Aug. 30, 2017, 8:34 p.m.

Typically after a recession, the United States economy experiences a spike in growth. Although the unemployment rate has returned to pre-recession levels, the economy’s growth after the 2008 recession has been slow and unimpressive, according to a working paper co-authored by a Stanford economist.

Robert Hall, who is the Robert and Carole McNeil Professor of Economics and senior fellow at the Hoover Institution, was one of four leading economists that explored the slow economic growth since the Great Recession in the National Bureau of Economic Research paper, “The Disappointed Recovery of Output after 2009.”

The paper identified two major factors for this anomaly: low productivity growth and a decline in labor force. According to the paper, these factors were present before the recession, preventing the economy from experiencing faster growth after.

Hall told Stanford News that between one-half to two-thirds of the labor force shrinkage was because of the changing demographic mix of the working-age population. He also added that rising dependence on disability benefits was a small factor in the slow growth.

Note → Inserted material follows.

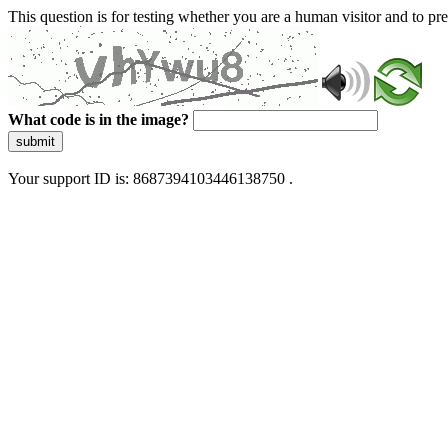
This question is for testing whether you are a human visitor and to 
What code is in the image?
submit
Your support ID is: 8687394103446138750 .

As for low productivity growth, Hall’s research showed a slowdown in total factor productivity occurring around 2006. Hall told Stanford News that he believes this slowdown is the result of a special, unsustainable period of productivity growth that occurred during the second half of the 1990s and the first half of the 2000s, possibly due to the adoption of information technology.

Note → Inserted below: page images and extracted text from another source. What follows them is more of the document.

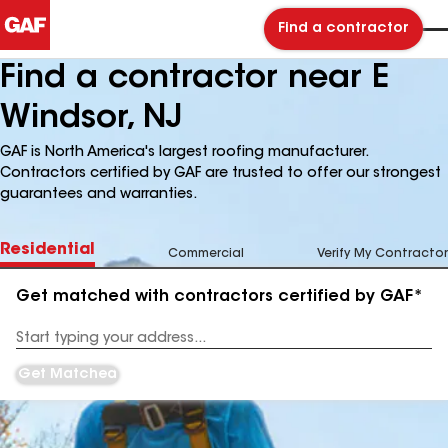
Find a contractor
Find a contractor near E
Windsor, NJ
GAF is North America's largest roofing manufacturer.
Contractors certified by GAF are trusted to offer our strongest
guarantees and warranties.
Residential
Commercial
Verify My Contractor
Get matched with contractors certified by GAF*
Enter
your
Address
Get Matched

While some have argued that government regulations and weak investment were additional factors that contributed to the slow economic growth, Hall’s findings did not confirm these theories.

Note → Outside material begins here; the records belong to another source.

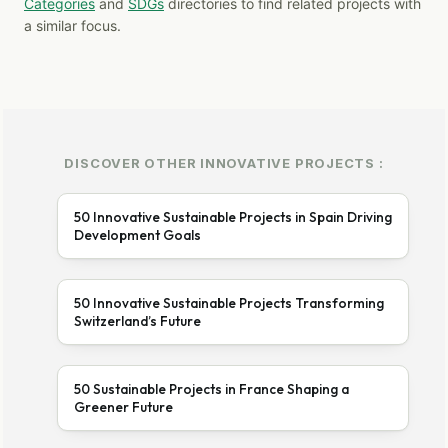
Categories
and
SDGs
directories to find related projects with
a similar focus.
DISCOVER OTHER INNOVATIVE PROJECTS :
50 Innovative Sustainable Projects in Spain Driving
Development Goals
50 Innovative Sustainable Projects Transforming
Switzerland’s Future
50 Sustainable Projects in France Shaping a
Greener Future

“We worked on trying to quantify the changes in regulations and their effects on productivity, but did not confirm much of a connection,” Hall said to Stanford News. “We showed that weak investment did not appear to be an independent force explaining weak growth, but rather a response to the adverse forces of low productivity growth and shrinking labor force.”

Although Hall said the paper did not focus on economic initiatives proposed by the Trump administration, he believes federal reforms should have a different focus.

“My personal belief is that tax reform and regulatory reform, such as rolling back the tide of occupational licensing restrictions, would have payoffs at least in the intermediate future,” Hall told Stanford News. “Our biggest need is to improve K-12 education, but the scope of federal reform in that area is small.”